Uno dei due vincitori del premio Nobel per la pace 2018 è un ginecologo congolose, Denis Mukwege, famoso oltre che per aver denunciato nel 2012, con un discorso alle Nazioni Unite, il dilagare della violenza sessuale in Congo durante i 16 anni della Repubblica democratica, anche per aver letteralmente ricucito migliaia di queste donne, arrivate nel suo ospedale in Sud Kiwu, in condizioni disumane, con corpi abusati, lacerati, stuprati e nel peggiore dei casi distrutti dalle torture. Violenze che non hanno risparmiato neanche l’innocenza delle bambine, violate e mutilate.
Il premio nobel, Denis Mukwege, con le sue dichiarazioni, ha avuto, tra i tanti meriti, quello di portare sulla ribalta mediatica internazionale una pagina raccapricciante che racconta come in soli tre anni, dal 2013 al 2016, 46 bambine, dai 2 agli 11 anni, sono state rapite di notte e violentate dalle truppe armate guidate dal deputato provinciale Frederic Batunike, adesso tutti condannati all’ergastolo. Ancora oggi, però, in Congo, migliaia di donne vengono utilizzate come armi da guerra o relegate alla schiavitù sessuale.

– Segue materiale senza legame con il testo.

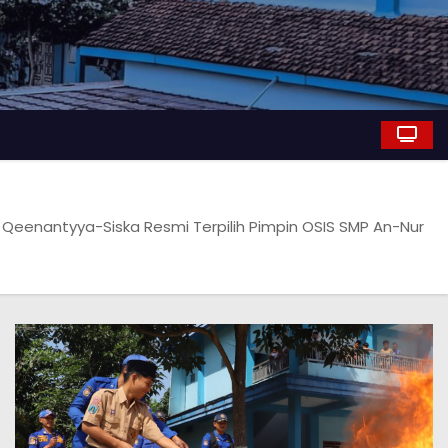
 Qeenantyya-Siska Resmi Terpilih Pimpin OSIS SMP An-Nur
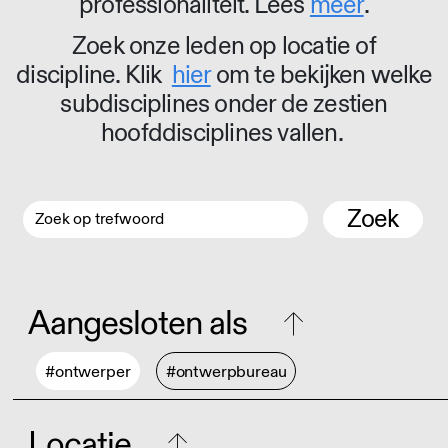
professionaliteit. Lees
meer
.
Zoek onze leden op locatie of
discipline. Klik
hier
om te bekijken welke
subdisciplines onder de zestien
hoofddisciplines vallen.
Zoek
Aangesloten als
#ontwerper
#ontwerpbureau
Locatie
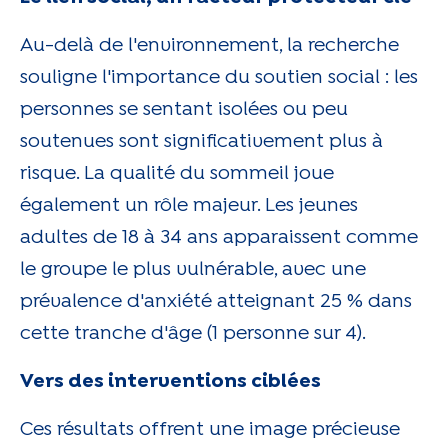
Au-delà de l'environnement, la recherche
souligne l'importance du soutien social : les
personnes se sentant isolées ou peu
soutenues sont significativement plus à
risque. La qualité du sommeil joue
également un rôle majeur. Les jeunes
adultes de 18 à 34 ans apparaissent comme
le groupe le plus vulnérable, avec une
prévalence d'anxiété atteignant 25 % dans
cette tranche d'âge (1 personne sur 4).
Vers des interventions ciblées
Ces résultats offrent une image précieuse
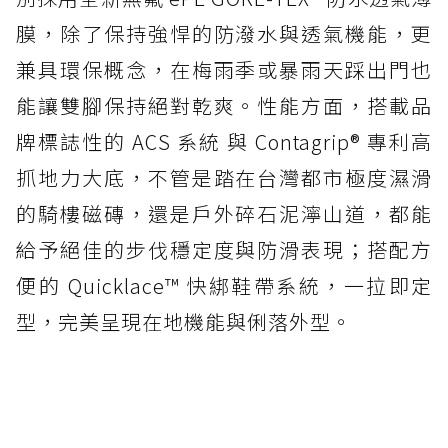
膜，除了保持強悍的防潑水與透氣機能，更
兼具環保概念，在梅雨季或暴雨天踩出門也
能讓雙腳保持絕對乾爽。性能方面，搭載品
牌標誌性的 ACS 系統 與 Contagrip® 專利高
抓地力大底，不管是踏在台灣都市極度濕滑
的騎樓磁磚，還是戶外碎石泥濘山道，都能
給予絕佳的步伐穩定度與防滑表現；搭配方
便的 Quicklace™ 快綁鞋帶系統，一拉即定
型，完美呈現在地機能與俐落外型。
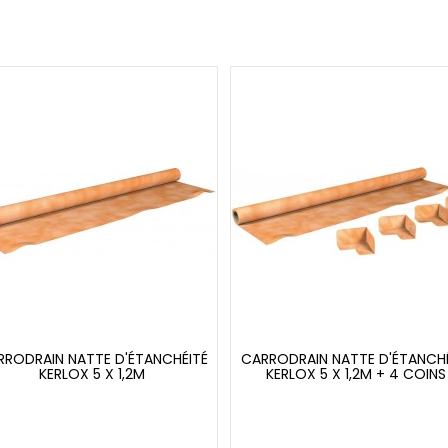
RRODRAIN NATTE D'ÉTANCHÉITÉ
CARRODRAIN NATTE D'ÉTANCHÉ
KERLOX 5 X 1,2M
KERLOX 5 X 1,2M + 4 COINS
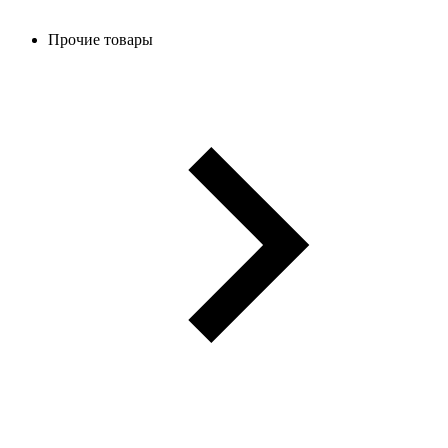
Прочие товары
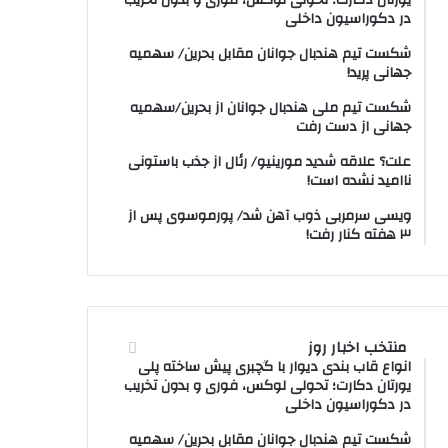
یورتان دکارت؛ تحولی لوکس، فوری و بدون تخریب
در دکوراسیون داخلی
شکست تیم هندبال جوانان مقابل بحرین/ سهمیه
جهانی پرید!
شکست تیم ملی هندبال جوانان از بحرین/سهمیه
جهانی از دست رفت
علت؟ علاقه شدید مورینیو/ رئال از جذب باستونی
ناامید نشده است!
ویسی سرمربی ذوب آهن شد/ پورموسوی پس از
۳ هفته کنار رفت!
منتخب اخبار روز
انواع قاب بندی دیوار با گچبری پیش ساخته پلی
یورتان دکارت؛ تحولی لوکس، فوری و بدون تخریب
در دکوراسیون داخلی
شکست تیم هندبال جوانان مقابل بحرین/ سهمیه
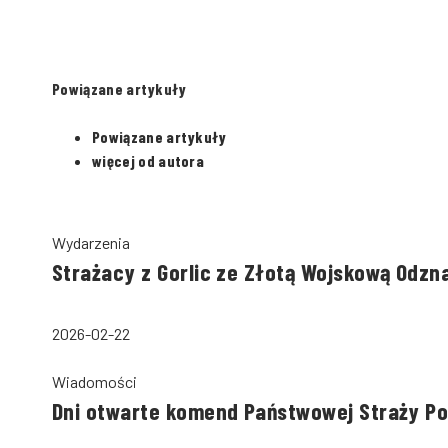
starszy ratownik
Powiązane artykuły
Powiązane artykuły
więcej od autora
Wydarzenia
Strażacy z Gorlic ze Złotą Wojskową Odzn
2026-02-22
Wiadomości
Dni otwarte komend Państwowej Straży P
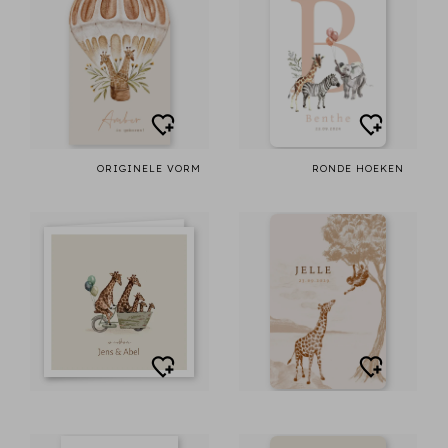
ORIGINELE VORM
RONDE HOEKEN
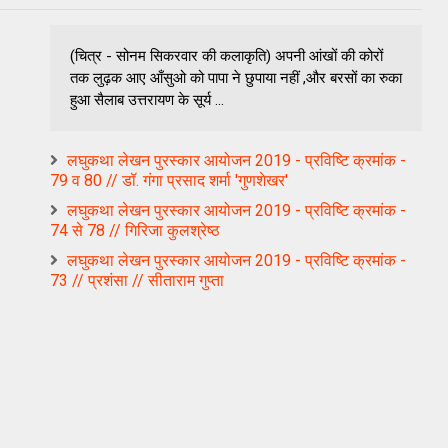
(चित्र - सोनम सिकरवार की कलाकृति) अपनी आंखों की कोरों
तक लुढ़क आए आँसुओ को पापा ने छुपाया नहीं ,और बरसों का रुका
हुआ सैलाब उत्तरायण के सूर्य ...
लघुकथा लेखन पुरस्कार आयोजन 2019 - प्रविष्टि क्रमांक -
79 व 80 // डॉ. गंगा प्रसाद शर्मा 'गुणशेखर'
लघुकथा लेखन पुरस्कार आयोजन 2019 - प्रविष्टि क्रमांक -
74 से 78 // गिरिजा कुलश्रेष्ठ
लघुकथा लेखन पुरस्कार आयोजन 2019 - प्रविष्टि क्रमांक -
73 // प्रशंसा // सीताराम गुप्ता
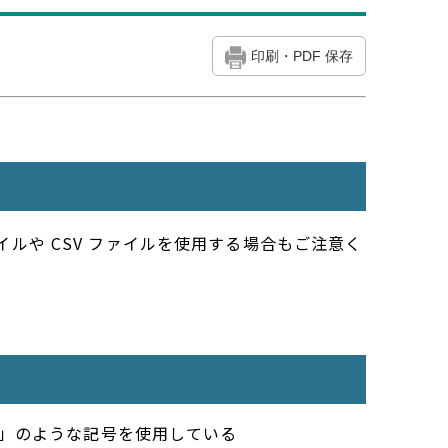
印刷・PDF 保存
ァイルや CSV ファイルを使用する場合もご注意く
）「①」のような記号を使用している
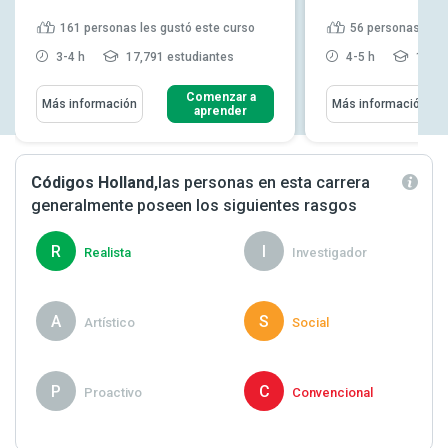
161
personas les gustó este curso
56
personas les 
3-4 h
17,791 estudiantes
4-5 h
1,970
Comenzar a
Más información
Más información
aprender
Códigos Holland,
las personas en esta carrera
generalmente poseen los siguientes rasgos
R
I
Realista
Investigador
A
S
Artístico
Social
P
C
Proactivo
Convencional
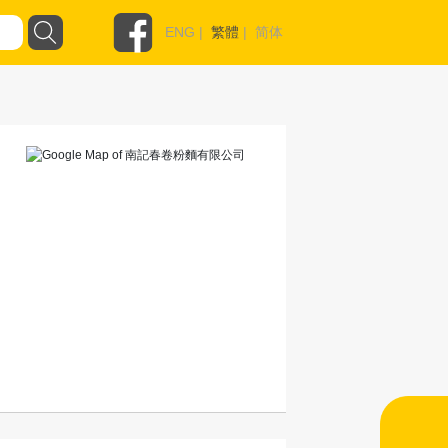
ENG
|
繁體
|
简体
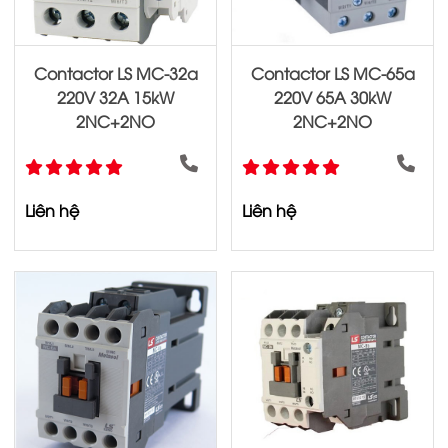
Contactor LS MC-32a
Contactor LS MC-65a
220V 32A 15kW
220V 65A 30kW
2NC+2NO
2NC+2NO
Liên hệ
Liên hệ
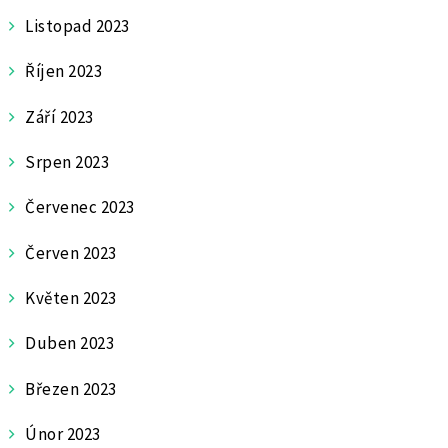
Listopad 2023
Říjen 2023
Září 2023
Srpen 2023
Červenec 2023
Červen 2023
Květen 2023
Duben 2023
Březen 2023
Únor 2023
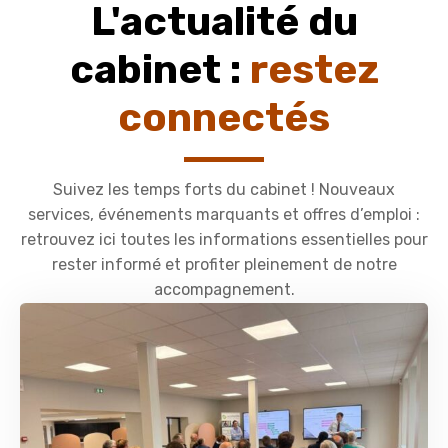
L'actualité du
cabinet :
restez
connectés
Suivez les temps forts du cabinet ! Nouveaux
services, événements marquants et offres d’emploi :
retrouvez ici toutes les informations essentielles pour
rester informé et profiter pleinement de notre
accompagnement.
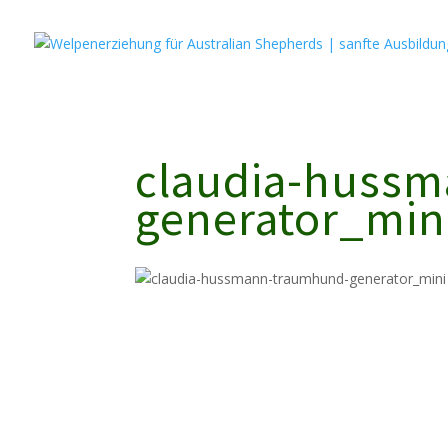
9A0D1E336467FB0C35B620E0CC9AB89A jxIe3rVoAoLtlnvBwPeGoGl
claudia-huss
generator_min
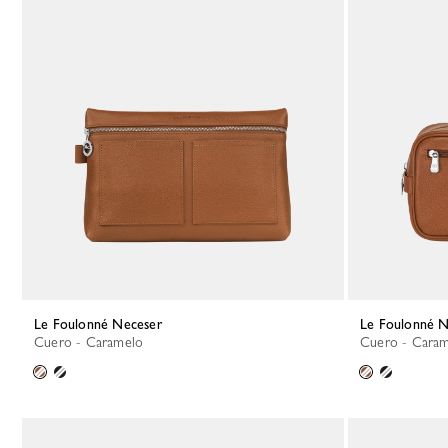
Le Foulonné Neceser
Le Foulonné 
Cuero - Caramelo
Cuero - Cara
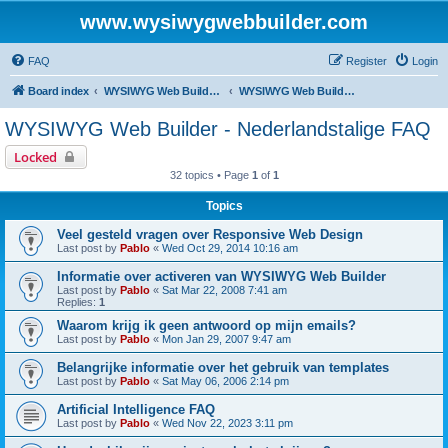
www.wysiwygwebbuilder.com
FAQ
Register
Login
Board index
WYSIWYG Web Builder - Dutch Support
WYSIWYG Web Builder - Nederlandstalige FAQ
WYSIWYG Web Builder - Nederlandstalige FAQ
Locked
32 topics • Page
1
of
1
Topics
Veel gesteld vragen over Responsive Web Design
Last post by
Pablo
«
Wed Oct 29, 2014 10:16 am
Informatie over activeren van WYSIWYG Web Builder
Last post by
Pablo
«
Sat Mar 22, 2008 7:41 am
Replies:
1
Waarom krijg ik geen antwoord op mijn emails?
Last post by
Pablo
«
Mon Jan 29, 2007 9:47 am
Belangrijke informatie over het gebruik van templates
Last post by
Pablo
«
Sat May 06, 2006 2:14 pm
Artificial Intelligence FAQ
Last post by
Pablo
«
Wed Nov 22, 2023 3:11 pm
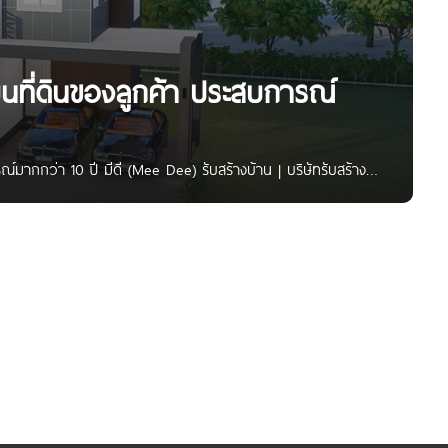
บนที่ดินของลูกค้า ประสบการณ์
์มากกว่า 10 ปี มีดี (Mee Dee) รับสร้างบ้าน | บริษัทรับสร้าง
 ทั้งบ้านเดี่ยว ทาวน์โฮม โฮมออฟฟิศ โกดัง และ อะพาร์ตเมนต์ โดย
ปแบบ หลายราคา ให้ลูกค้าได้มีโอกาสพิจารณาเลือกสรรเพื่อให้ได้
นะนำเกี่ยวกับการสร้างบ้านพักอาศัย อย่างเป็นมิตรและเป็นธรรม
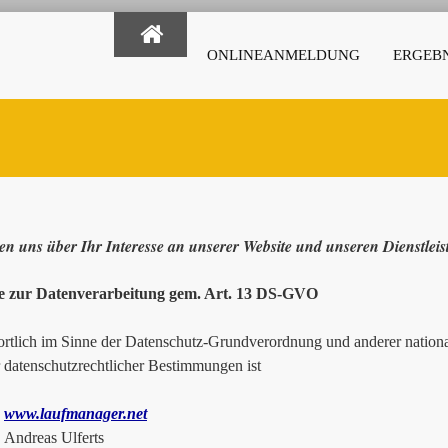
ONLINEANMELDUNG
ERGEBN
en uns über Ihr Interesse an unserer Website und unseren Dienstlei
e zur Datenverarbeitung gem. Art. 13 DS-GVO
rtlich im Sinne der Datenschutz-Grundverordnung und anderer national
r datenschutzrechtlicher Bestimmungen ist
www.laufmanager.net
as Ulferts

La violenza ha assunto dimensioni sproporzionate, l’utilizzo “politico del corpo” femminile è un cancro in metastasi che non trova la sua cura, e in questa parte di Paese, dove la povertà e le malattie sono costanti che non sempre trovano una soluzione, anche lo stupro diventa una lotta impari. Proprio per questo, Denis Mukwege non ha esitato a scagliarsi anche contro il governo congolese che a suo parere non ha fatto nulla per fermare il dilagarsi di questo orrore. Dall’autorevole tributo del premio Nobel non sono mancate parole dure verso il presidente del Congo, Joseph Kabila, accusandolo che in vent’anni di potere non ha mai fatto qualcosa per proteggere le donne.